--- Record extracts ---

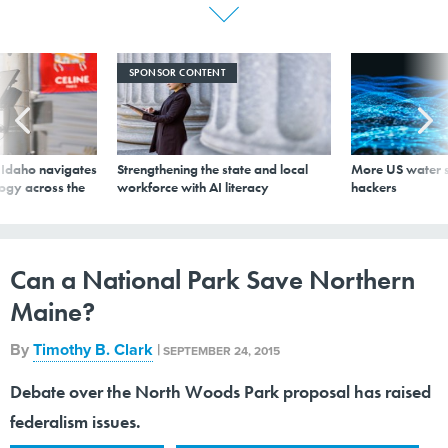
SPONSOR CONTENT
s Idaho navigates
Strengthening the state and local
More US water s
logy across the
workforce with AI literacy
hackers
Can a National Park Save Northern
Maine?
By
Timothy B. Clark
|
SEPTEMBER 24, 2015
Debate over the North Woods Park proposal has raised
federalism issues.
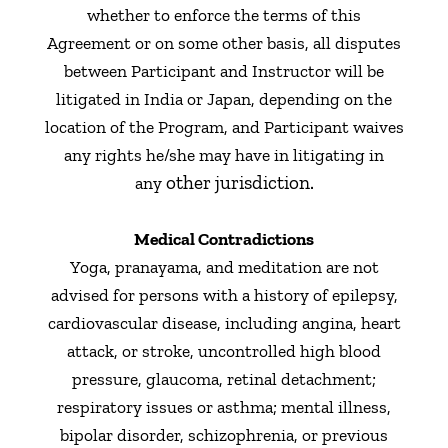
whether to enforce the terms of this
Agreement or on some other basis, all disputes
between Participant and Instructor will be
litigated in India or Japan, depending on the
location of the Program, and Participant waives
any rights he/she may have in litigating in
other jurisdiction.
any
Medical Contradictions
Yoga, pranayama, and meditation are not
advised for persons with a history of epilepsy,
cardiovascular disease, including angina, heart
attack, or stroke, uncontrolled high blood
pressure, glaucoma, retinal detachment;
respiratory issues or asthma; mental illness,
bipolar disorder, schizophrenia, or previous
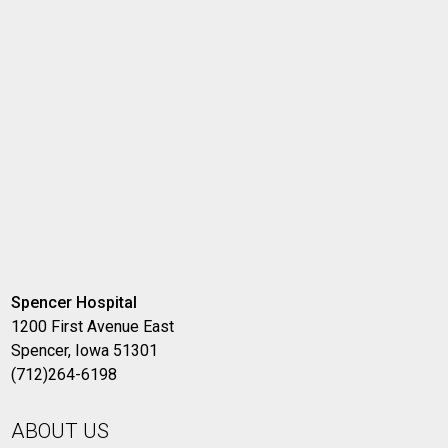
Spencer Hospital
1200 First Avenue East
Spencer, Iowa 51301
(712)264-6198
ABOUT US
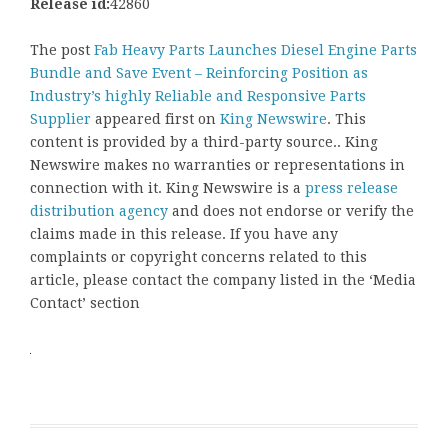
Release id:
42860
The post
Fab Heavy Parts Launches Diesel Engine Parts
Bundle and Save Event – Reinforcing Position as
Industry’s highly Reliable and Responsive Parts
Supplier
appeared first on
King Newswire
. This
content is provided by a third-party source.. King
Newswire makes no warranties or representations in
connection with it. King Newswire is a
press release
distribution agency
and does not endorse or verify the
claims made in this release. If you have any
complaints or copyright concerns related to this
article, please contact the company listed in the ‘Media
Contact’ section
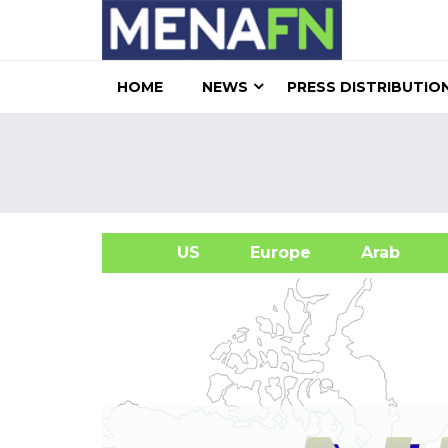
HOME
NEWS
PRESS DISTRIBUTIO
US
Europe
Arab
A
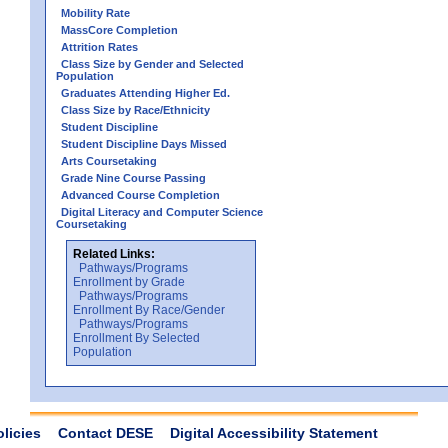
Mobility Rate
MassCore Completion
Attrition Rates
Class Size by Gender and Selected
Population
Graduates Attending Higher Ed.
Class Size by Race/Ethnicity
Student Discipline
Student Discipline Days Missed
Arts Coursetaking
Grade Nine Course Passing
Advanced Course Completion
Digital Literacy and Computer Science
Coursetaking
Related Links:
Pathways/Programs
Enrollment by Grade
Pathways/Programs
Enrollment By Race/Gender
Pathways/Programs
Enrollment By Selected
Population
olicies
Contact DESE
Digital Accessibility Statement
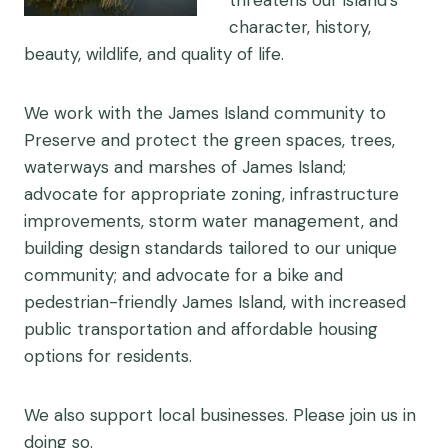
threatens our island’s
character, history,
beauty, wildlife, and quality of life.
We work with the James Island community to
Preserve and protect the green spaces, trees,
waterways and marshes of James Island;
advocate for appropriate zoning, infrastructure
improvements, storm water management, and
building design standards tailored to our unique
community; and advocate for a bike and
pedestrian-friendly James Island, with increased
public transportation and affordable housing
options for residents.
We also support local businesses. Please join us in
doing so.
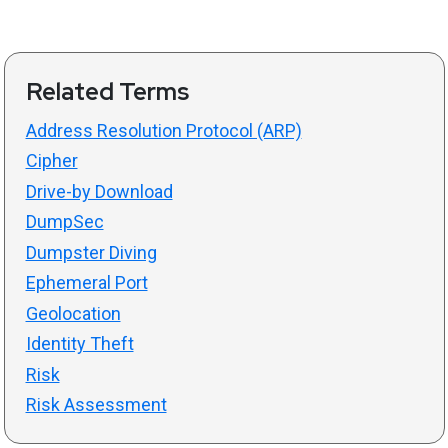
Related Terms
Address Resolution Protocol (ARP)
Cipher
Drive-by Download
DumpSec
Dumpster Diving
Ephemeral Port
Geolocation
Identity Theft
Risk
Risk Assessment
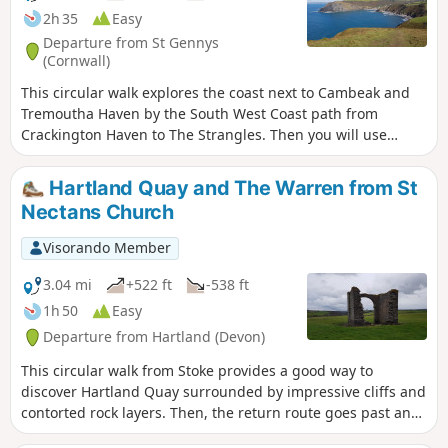
2h 35
Easy
Departure from St Gennys
(Cornwall)
This circular walk explores the coast next to Cambeak and
Tremoutha Haven by the South West Coast path from
Crackington Haven to The Strangles. Then you will use
peaceful paths inland along a stream in East Wood.
Hartland Quay and The Warren from St
Nectans Church
Visorando Member
3.04 mi
+522 ft
-538 ft
1h 50
Easy
Departure from Hartland (Devon)
This circular walk from Stoke provides a good way to
discover Hartland Quay surrounded by impressive cliffs and
contorted rock layers. Then, the return route goes past an
old lookout house in ruins and follows Abbey River.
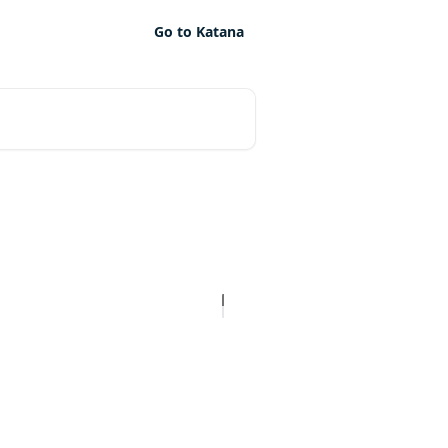
Go to Katana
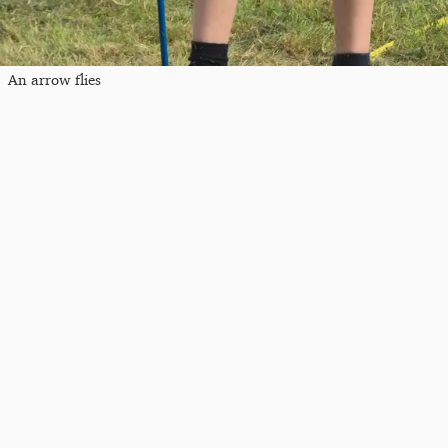
An arrow flies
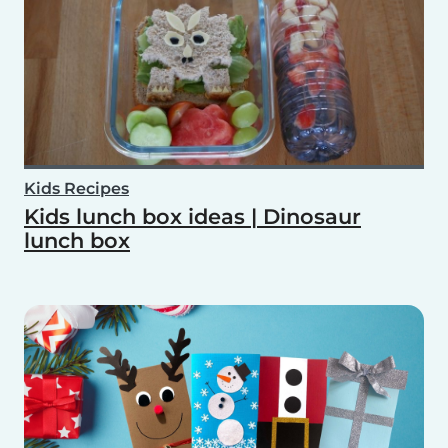
Kids Recipes
Kids lunch box ideas | Dinosaur
lunch box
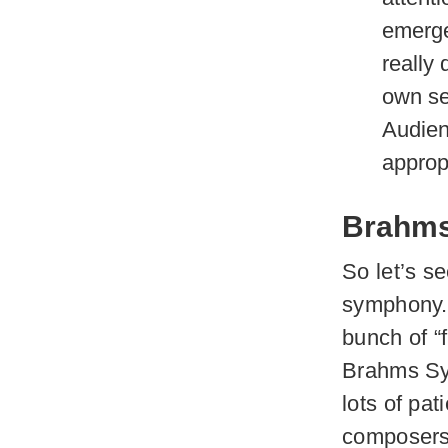
emerges
really 
own se
Audien
approp
Brahms’
So let’s se
symphony. 
bunch of “
Brahms Sym
lots of pat
composers 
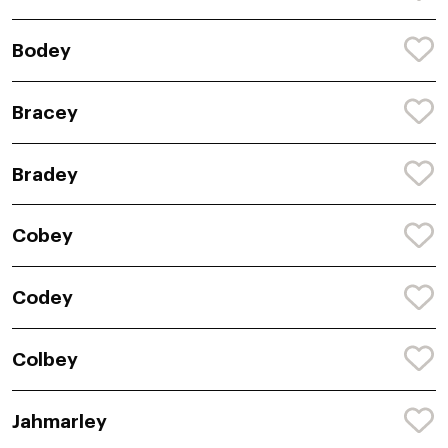
Bodey
Bracey
Bradey
Cobey
Codey
Colbey
Jahmarley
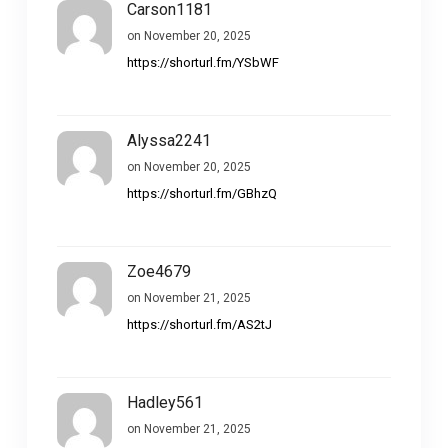
Carson1181
on November 20, 2025
https://shorturl.fm/YSbWF
Alyssa2241
on November 20, 2025
https://shorturl.fm/GBhzQ
Zoe4679
on November 21, 2025
https://shorturl.fm/AS2tJ
Hadley561
on November 21, 2025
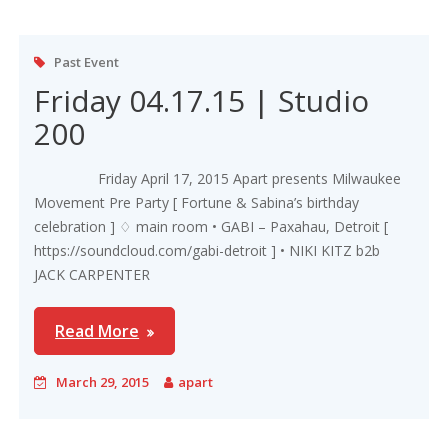
Past Event
Friday 04.17.15 | Studio
200
Friday April 17, 2015 Apart presents Milwaukee
Movement Pre Party [ Fortune & Sabina’s birthday
celebration ] ♢ main room • GABI – Paxahau, Detroit [
https://soundcloud.com/gabi-detroit ] • NIKI KITZ b2b
JACK CARPENTER
Read More
March 29, 2015
apart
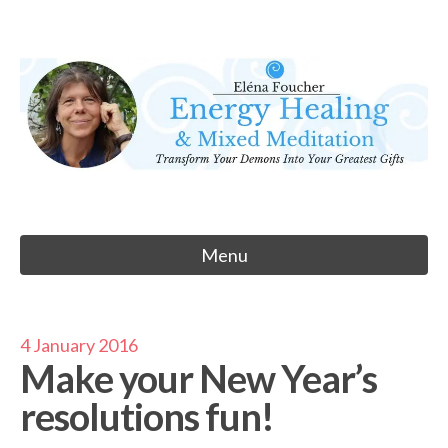
Skip
to
Eléna Foucher
content
Energy Healing & Meditation
Menu
4 January 2016
Make your New Year’s
resolutions fun!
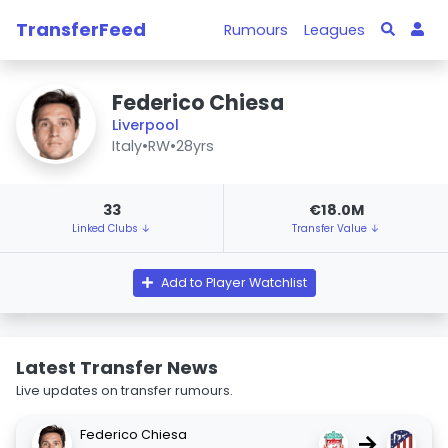
TransferFeed
Rumours
Leagues
Federico Chiesa
Liverpool
Italy
•
RW
•
28yrs
33
€18.0M
Linked Clubs ↓
Transfer Value ↓
Add to Player Watchlist
Latest Transfer News
Live updates on transfer rumours.
Federico Chiesa
→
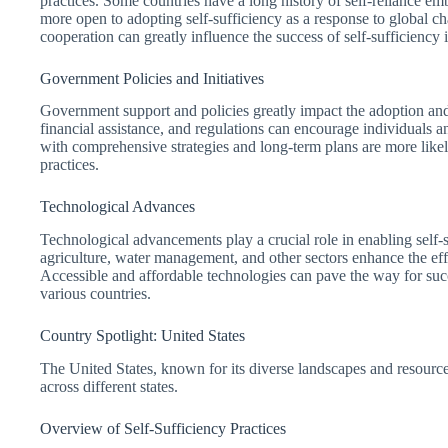
practices. Some countries have a long history of self-reliance em
more open to adopting self-sufficiency as a response to global 
cooperation can greatly influence the success of self-sufficiency in
Government Policies and Initiatives
Government support and policies greatly impact the adoption and i
financial assistance, and regulations can encourage individuals a
with comprehensive strategies and long-term plans are more like
practices.
Technological Advances
Technological advancements play a crucial role in enabling self-
agriculture, water management, and other sectors enhance the effi
Accessible and affordable technologies can pave the way for succ
various countries.
Country Spotlight: United States
The United States, known for its diverse landscapes and resource
across different states.
Overview of Self-Sufficiency Practices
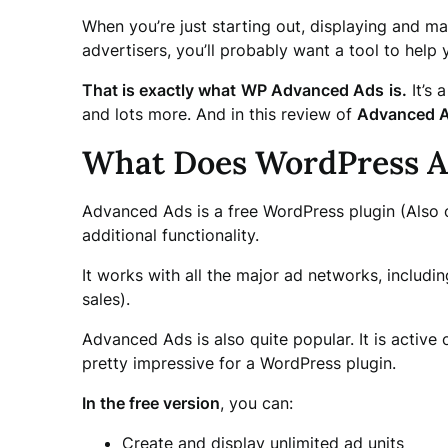
When you’re just starting out, displaying and ma
advertisers, you’ll probably want a tool to help
That is exactly what
WP Advanced Ads
is.
It’s 
and lots more. And in this review of
Advanced A
What Does WordPress Ad
Advanced Ads is a free WordPress plugin (Also o
additional functionality.
It works with all the major ad networks, includi
sales).
Advanced Ads is also quite popular. It is acti
pretty impressive for a WordPress plugin.
In the free version
, you can:
Create and display unlimited ad units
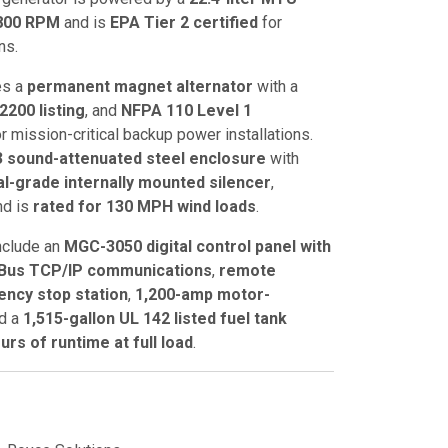
800 RPM
and is
EPA Tier 2 certified
for
ns.
es a
permanent magnet alternator
with a
2200 listing
, and
NFPA 110 Level 1
for mission-critical backup power installations.
3 sound-attenuated steel enclosure
with
cal-grade internally mounted silencer
,
nd is
rated for 130 MPH wind loads
.
nclude an
MGC-3050 digital control panel with
us TCP/IP communications
,
remote
ncy stop station
,
1,200-amp motor-
nd a
1,515-gallon UL 142 listed fuel tank
urs of runtime at full load
.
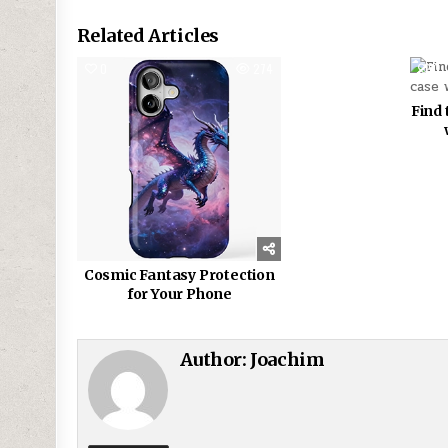
Related Articles
0
274
0
Find 
Cosmic Fantasy Protection
for Your Phone
Author:
Joachim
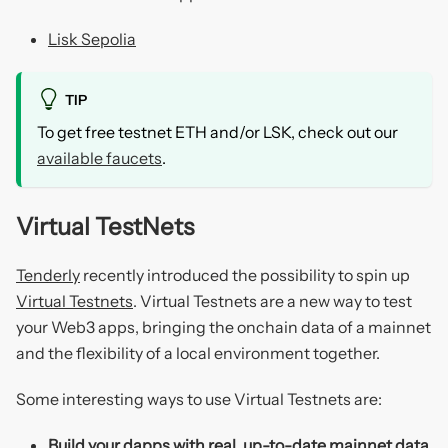
Lisk Sepolia
TIP
To get free testnet ETH and/or LSK, check out our
available faucets
.
Virtual TestNets
Tenderly
recently introduced the possibility to spin up
Virtual Testnets
. Virtual Testnets are a new way to test
your Web3 apps, bringing the onchain data of a mainnet
and the flexibility of a local environment together.
Some interesting ways to use Virtual Testnets are:
Build your dapps with real, up-to-date mainnet data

---

Exercise brief. Quote the lines above exactly, starting with the one that has "Energy Healing & Meditation" and ending with the one that has "agriculture, water management, and"; drop the pictures and include nothing else.

Answer box.
Energy Healing & Meditation
Menu
4 January 2016
Make your New Year’s
resolutions fun!
TransferFeed
Rumours
Leagues
Federico Chiesa
Liverpool
Italy
•
RW
•
28yrs
33
€18.0M
Linked Clubs ↓
Transfer Value ↓
Add to Player Watchlist
Latest Transfer News
Live updates on transfer rumours.
Federico Chiesa
→
practices. Some countries have a long history of self-reliance em
more open to adopting self-sufficiency as a response to global 
cooperation can greatly influence the success of self-sufficiency in
Government Policies and Initiatives
Government support and policies greatly impact the adoption and i
financial assistance, and regulations can encourage individuals a
with comprehensive strategies and long-term plans are more like
practices.
Technological Advances
Technological advancements play a crucial role in enabling self-
agriculture, water management, and other sectors enhance the effi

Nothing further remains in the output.